━━ Source data ━━

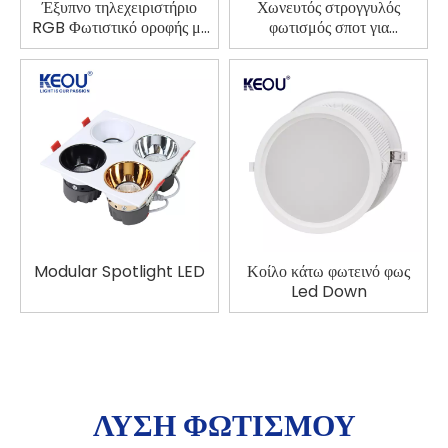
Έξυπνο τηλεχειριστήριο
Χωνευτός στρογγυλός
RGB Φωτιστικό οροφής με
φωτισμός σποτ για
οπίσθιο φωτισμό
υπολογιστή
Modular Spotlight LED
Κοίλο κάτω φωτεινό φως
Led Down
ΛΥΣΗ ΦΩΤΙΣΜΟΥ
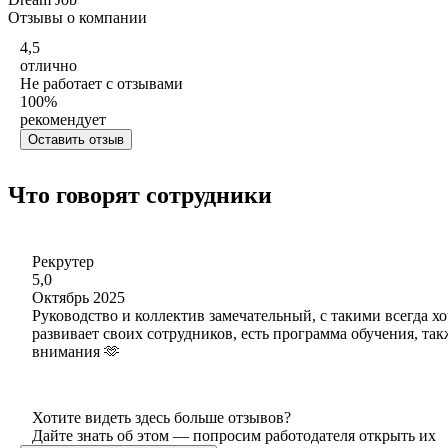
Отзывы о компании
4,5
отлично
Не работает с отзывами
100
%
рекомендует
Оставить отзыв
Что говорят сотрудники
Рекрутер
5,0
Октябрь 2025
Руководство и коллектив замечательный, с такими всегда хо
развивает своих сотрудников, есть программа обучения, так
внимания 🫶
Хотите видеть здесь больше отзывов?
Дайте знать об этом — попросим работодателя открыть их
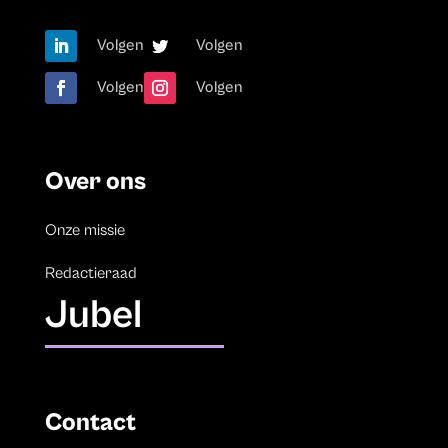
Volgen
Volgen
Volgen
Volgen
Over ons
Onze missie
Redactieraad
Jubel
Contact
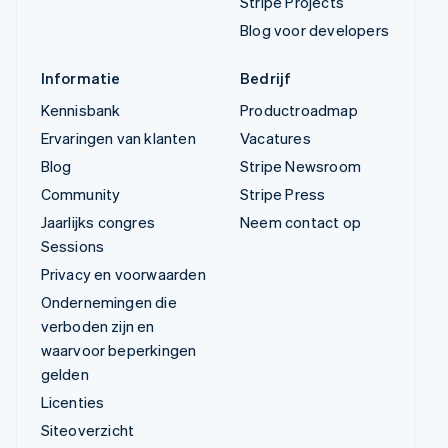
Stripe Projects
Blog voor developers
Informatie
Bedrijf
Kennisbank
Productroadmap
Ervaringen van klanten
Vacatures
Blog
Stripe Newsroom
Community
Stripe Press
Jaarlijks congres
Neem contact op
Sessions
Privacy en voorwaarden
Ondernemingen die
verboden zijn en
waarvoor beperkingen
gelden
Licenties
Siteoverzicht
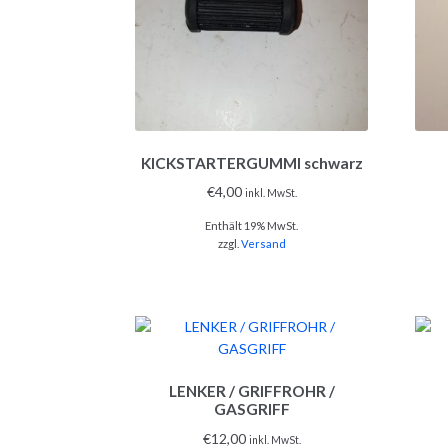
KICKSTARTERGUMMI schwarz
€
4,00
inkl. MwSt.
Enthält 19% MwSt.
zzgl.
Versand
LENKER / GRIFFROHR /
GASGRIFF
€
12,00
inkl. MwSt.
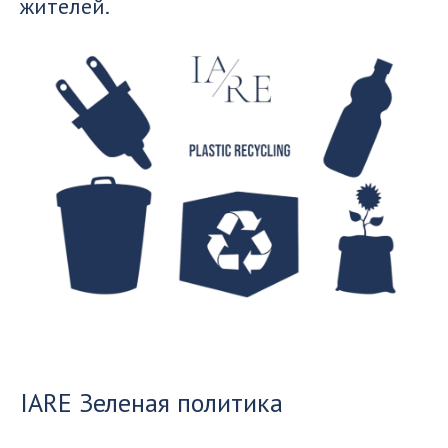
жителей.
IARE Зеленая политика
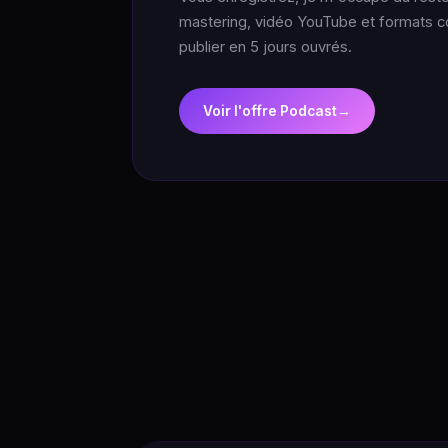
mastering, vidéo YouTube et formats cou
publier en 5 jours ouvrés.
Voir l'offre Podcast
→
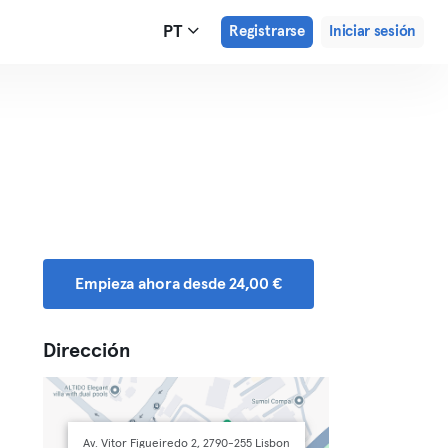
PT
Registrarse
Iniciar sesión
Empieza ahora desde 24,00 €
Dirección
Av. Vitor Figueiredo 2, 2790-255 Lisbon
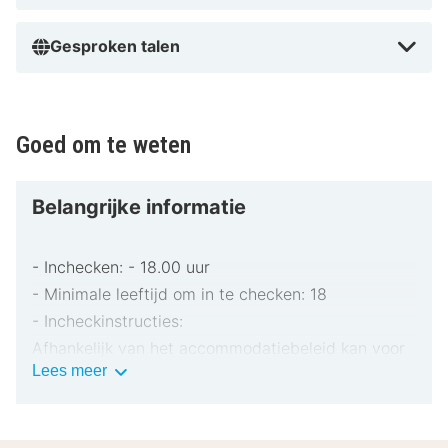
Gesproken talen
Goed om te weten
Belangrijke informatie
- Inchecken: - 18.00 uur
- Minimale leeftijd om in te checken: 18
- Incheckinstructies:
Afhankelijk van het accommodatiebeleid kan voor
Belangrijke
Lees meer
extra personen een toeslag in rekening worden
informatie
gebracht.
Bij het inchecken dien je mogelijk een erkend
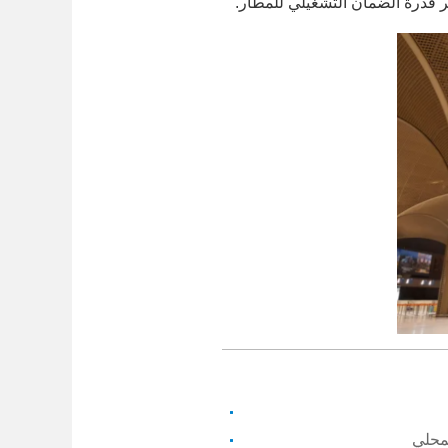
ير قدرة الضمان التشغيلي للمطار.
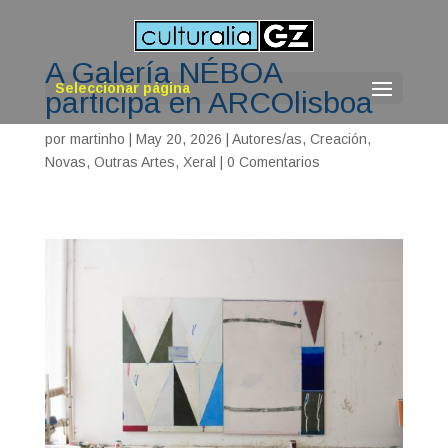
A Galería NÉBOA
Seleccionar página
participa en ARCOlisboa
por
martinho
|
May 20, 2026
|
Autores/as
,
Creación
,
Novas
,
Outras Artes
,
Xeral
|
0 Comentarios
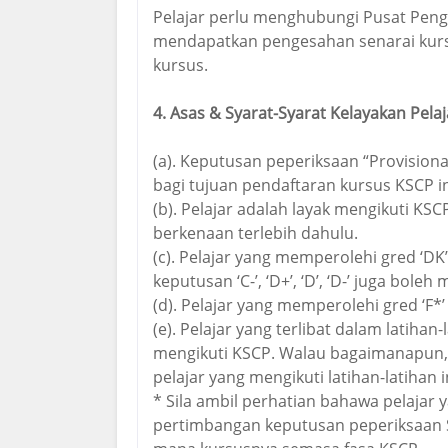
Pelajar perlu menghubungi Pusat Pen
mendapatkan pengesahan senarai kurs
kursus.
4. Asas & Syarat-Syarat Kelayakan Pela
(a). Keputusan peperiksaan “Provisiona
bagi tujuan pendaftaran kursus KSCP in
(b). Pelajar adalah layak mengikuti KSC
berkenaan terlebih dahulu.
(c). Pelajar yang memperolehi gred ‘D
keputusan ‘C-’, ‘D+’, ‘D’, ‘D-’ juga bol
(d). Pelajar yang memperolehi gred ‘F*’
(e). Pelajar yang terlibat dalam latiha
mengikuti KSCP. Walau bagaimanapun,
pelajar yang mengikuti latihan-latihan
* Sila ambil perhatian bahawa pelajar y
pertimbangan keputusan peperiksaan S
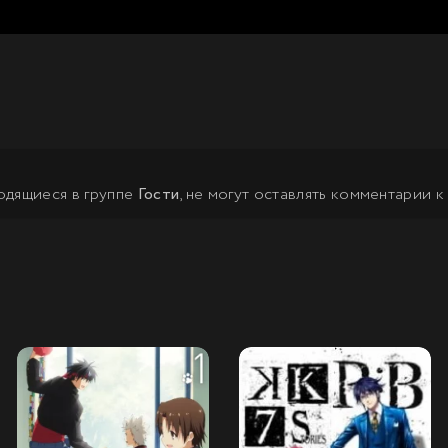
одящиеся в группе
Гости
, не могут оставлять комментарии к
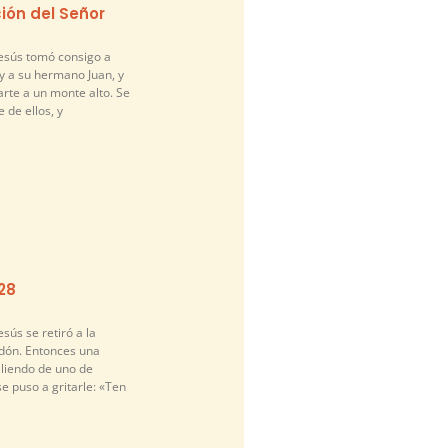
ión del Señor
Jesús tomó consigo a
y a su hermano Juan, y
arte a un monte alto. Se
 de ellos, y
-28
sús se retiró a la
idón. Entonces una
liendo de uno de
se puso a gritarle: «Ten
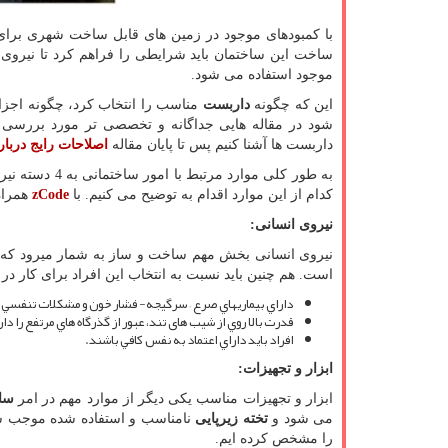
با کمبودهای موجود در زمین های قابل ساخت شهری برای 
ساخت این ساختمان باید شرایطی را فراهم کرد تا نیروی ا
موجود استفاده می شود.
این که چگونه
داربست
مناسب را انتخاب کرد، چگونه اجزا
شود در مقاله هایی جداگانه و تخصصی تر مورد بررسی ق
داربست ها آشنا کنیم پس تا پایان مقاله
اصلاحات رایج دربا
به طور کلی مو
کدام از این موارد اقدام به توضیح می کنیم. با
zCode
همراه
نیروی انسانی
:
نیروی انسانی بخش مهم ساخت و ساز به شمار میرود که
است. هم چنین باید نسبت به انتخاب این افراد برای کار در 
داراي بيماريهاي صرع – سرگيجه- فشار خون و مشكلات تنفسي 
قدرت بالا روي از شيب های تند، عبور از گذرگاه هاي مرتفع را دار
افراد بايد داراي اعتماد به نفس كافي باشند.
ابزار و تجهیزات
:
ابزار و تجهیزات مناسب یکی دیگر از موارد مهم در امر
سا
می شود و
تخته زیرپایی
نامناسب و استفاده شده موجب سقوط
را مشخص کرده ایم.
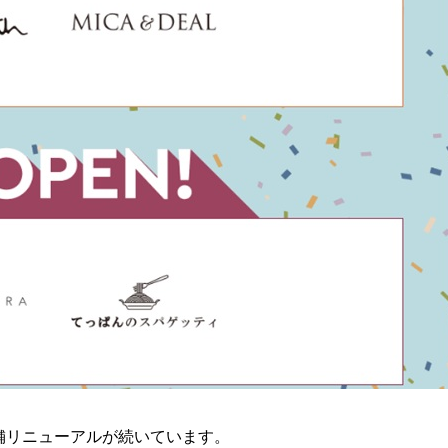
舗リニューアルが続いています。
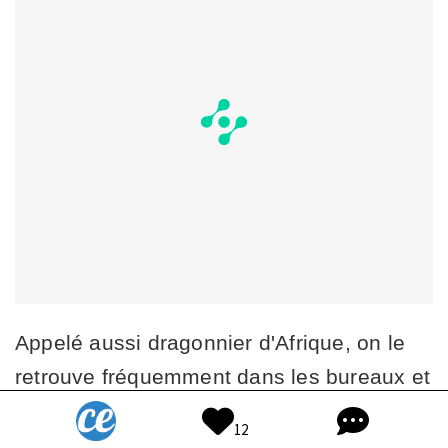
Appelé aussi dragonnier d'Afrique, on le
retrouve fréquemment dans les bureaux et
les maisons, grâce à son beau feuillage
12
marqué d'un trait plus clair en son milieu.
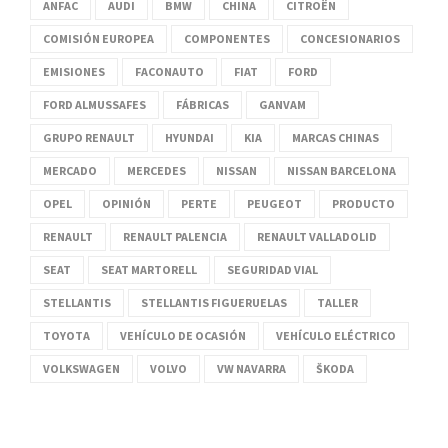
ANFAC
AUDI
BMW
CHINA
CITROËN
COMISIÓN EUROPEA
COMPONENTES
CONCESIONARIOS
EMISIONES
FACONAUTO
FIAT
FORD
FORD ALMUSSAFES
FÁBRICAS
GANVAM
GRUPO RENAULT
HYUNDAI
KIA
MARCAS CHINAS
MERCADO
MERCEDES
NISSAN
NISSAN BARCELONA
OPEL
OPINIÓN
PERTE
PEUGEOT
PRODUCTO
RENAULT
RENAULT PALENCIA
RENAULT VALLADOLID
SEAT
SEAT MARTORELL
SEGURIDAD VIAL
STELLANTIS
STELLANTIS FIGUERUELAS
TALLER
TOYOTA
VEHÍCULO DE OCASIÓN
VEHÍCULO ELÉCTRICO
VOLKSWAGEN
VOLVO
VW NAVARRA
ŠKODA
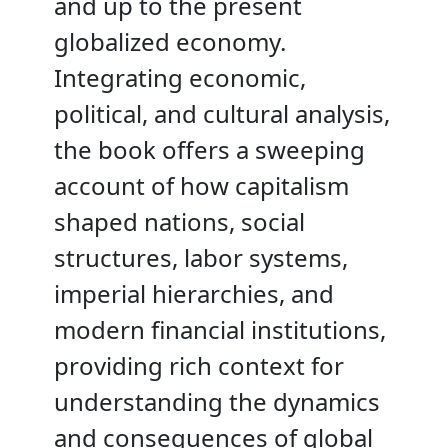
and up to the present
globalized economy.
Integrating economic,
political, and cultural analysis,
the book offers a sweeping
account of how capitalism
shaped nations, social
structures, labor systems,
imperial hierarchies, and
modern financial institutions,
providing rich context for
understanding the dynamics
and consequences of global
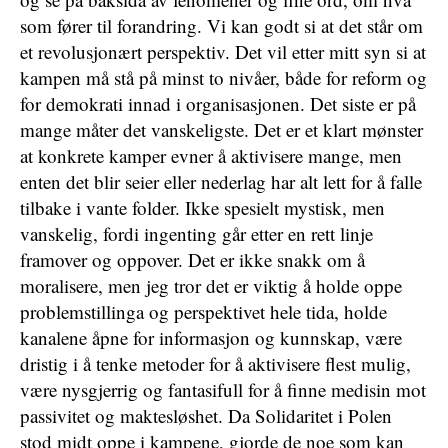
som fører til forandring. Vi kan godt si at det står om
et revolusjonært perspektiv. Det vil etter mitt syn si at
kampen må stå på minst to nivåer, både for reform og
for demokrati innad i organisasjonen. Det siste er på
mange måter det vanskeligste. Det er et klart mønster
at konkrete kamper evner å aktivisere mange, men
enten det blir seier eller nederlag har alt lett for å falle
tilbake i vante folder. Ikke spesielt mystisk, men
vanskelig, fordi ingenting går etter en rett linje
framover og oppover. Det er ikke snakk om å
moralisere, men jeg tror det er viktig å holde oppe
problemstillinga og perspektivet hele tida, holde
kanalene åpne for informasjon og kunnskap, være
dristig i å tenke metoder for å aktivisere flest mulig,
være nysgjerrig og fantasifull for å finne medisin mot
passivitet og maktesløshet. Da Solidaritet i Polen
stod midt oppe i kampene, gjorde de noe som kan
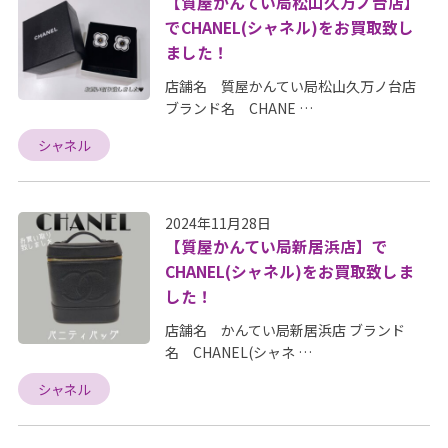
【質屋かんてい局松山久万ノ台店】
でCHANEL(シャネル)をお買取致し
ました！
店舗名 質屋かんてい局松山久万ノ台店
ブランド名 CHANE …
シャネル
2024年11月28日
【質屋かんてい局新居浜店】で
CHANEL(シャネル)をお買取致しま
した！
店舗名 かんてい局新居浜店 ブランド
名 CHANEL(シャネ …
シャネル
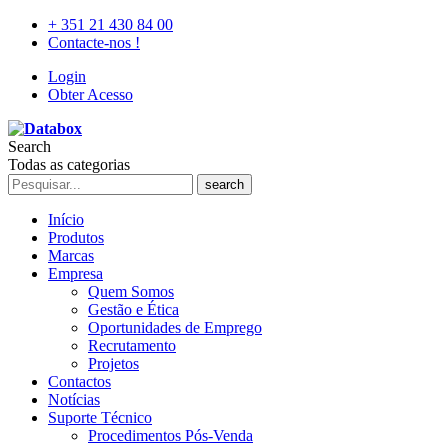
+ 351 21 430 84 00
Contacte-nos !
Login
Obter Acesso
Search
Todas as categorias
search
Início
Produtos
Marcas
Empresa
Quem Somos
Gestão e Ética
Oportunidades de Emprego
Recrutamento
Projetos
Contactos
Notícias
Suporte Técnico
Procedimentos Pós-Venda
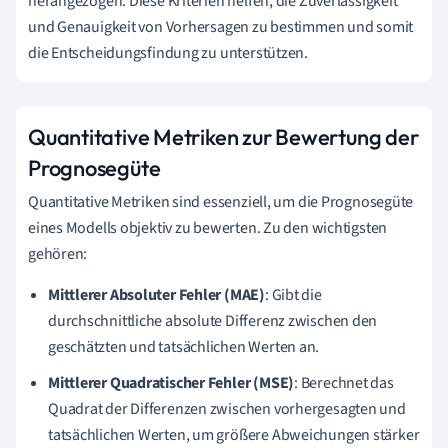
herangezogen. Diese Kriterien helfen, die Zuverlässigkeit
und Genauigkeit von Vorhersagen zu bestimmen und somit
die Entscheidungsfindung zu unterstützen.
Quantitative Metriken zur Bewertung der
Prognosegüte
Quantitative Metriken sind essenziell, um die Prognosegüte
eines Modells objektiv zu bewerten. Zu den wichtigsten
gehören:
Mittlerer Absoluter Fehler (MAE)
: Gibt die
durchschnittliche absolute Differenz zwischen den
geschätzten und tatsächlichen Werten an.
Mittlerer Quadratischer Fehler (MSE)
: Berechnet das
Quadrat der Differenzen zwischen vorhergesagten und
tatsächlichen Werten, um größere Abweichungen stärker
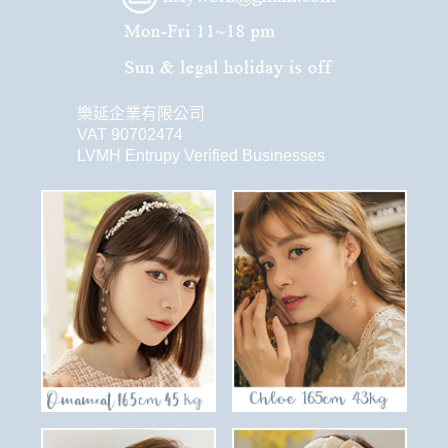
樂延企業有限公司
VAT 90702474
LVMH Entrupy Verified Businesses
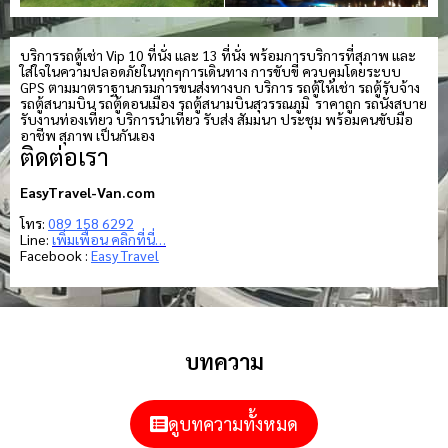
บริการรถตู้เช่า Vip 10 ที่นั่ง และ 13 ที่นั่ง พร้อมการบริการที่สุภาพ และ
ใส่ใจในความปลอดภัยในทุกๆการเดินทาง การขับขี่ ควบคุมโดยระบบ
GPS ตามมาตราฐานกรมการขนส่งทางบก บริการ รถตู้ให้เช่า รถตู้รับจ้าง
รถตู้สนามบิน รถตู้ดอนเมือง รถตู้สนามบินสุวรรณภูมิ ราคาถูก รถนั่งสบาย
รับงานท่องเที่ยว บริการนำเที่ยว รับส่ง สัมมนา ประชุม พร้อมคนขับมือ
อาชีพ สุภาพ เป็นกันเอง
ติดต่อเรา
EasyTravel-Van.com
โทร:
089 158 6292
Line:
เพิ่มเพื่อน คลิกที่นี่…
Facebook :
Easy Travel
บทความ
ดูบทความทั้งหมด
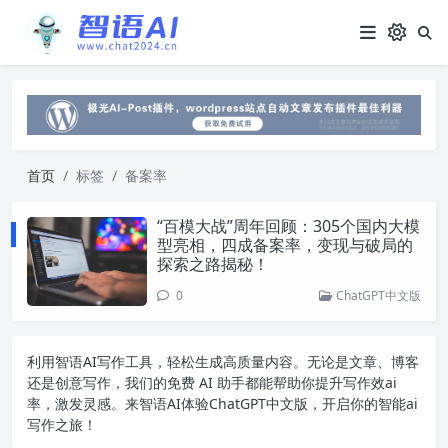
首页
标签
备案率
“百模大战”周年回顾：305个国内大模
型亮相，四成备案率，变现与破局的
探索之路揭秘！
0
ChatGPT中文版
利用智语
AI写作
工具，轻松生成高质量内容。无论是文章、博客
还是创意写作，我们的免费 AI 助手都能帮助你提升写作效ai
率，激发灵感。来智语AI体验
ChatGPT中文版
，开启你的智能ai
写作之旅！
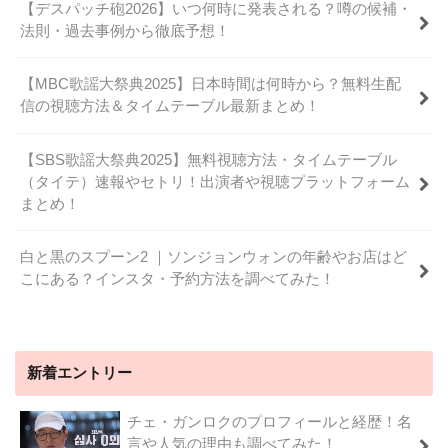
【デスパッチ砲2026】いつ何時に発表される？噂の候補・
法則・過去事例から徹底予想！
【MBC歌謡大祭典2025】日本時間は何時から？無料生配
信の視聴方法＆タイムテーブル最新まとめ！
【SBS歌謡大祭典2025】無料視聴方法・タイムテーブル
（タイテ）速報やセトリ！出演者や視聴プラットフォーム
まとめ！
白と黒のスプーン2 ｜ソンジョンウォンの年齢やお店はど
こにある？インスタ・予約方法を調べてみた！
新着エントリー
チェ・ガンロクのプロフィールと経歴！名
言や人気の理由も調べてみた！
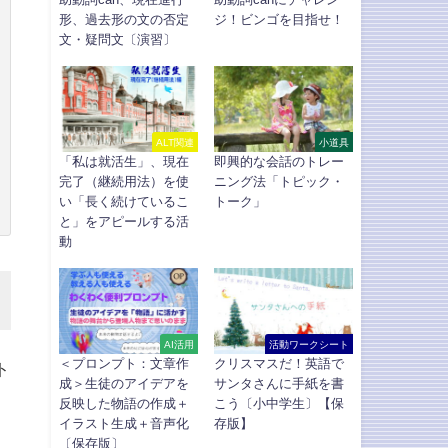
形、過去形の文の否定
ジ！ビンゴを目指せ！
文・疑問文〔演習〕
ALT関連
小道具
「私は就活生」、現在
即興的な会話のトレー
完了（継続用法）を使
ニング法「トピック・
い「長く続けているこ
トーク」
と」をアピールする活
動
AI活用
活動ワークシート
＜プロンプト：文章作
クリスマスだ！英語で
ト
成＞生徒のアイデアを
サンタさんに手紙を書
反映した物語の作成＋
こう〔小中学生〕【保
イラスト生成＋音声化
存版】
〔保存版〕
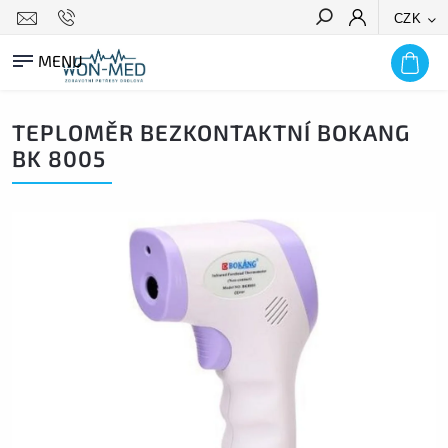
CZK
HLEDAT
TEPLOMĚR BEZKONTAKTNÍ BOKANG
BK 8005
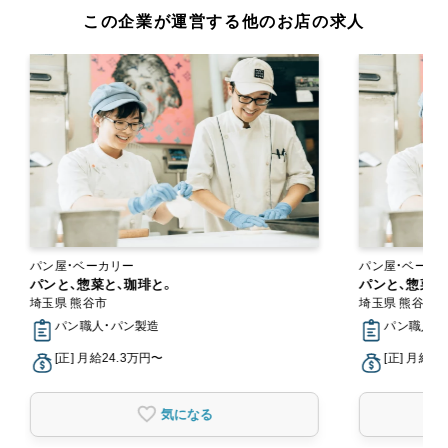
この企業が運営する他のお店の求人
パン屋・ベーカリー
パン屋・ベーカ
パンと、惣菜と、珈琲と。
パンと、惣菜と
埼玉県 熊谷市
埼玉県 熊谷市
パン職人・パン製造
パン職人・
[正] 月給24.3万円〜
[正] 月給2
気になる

━━━

§ **Assignment**
Above are records; count the lines among them that include the word "Metriken", and give only the number.

§ **Written answer**
2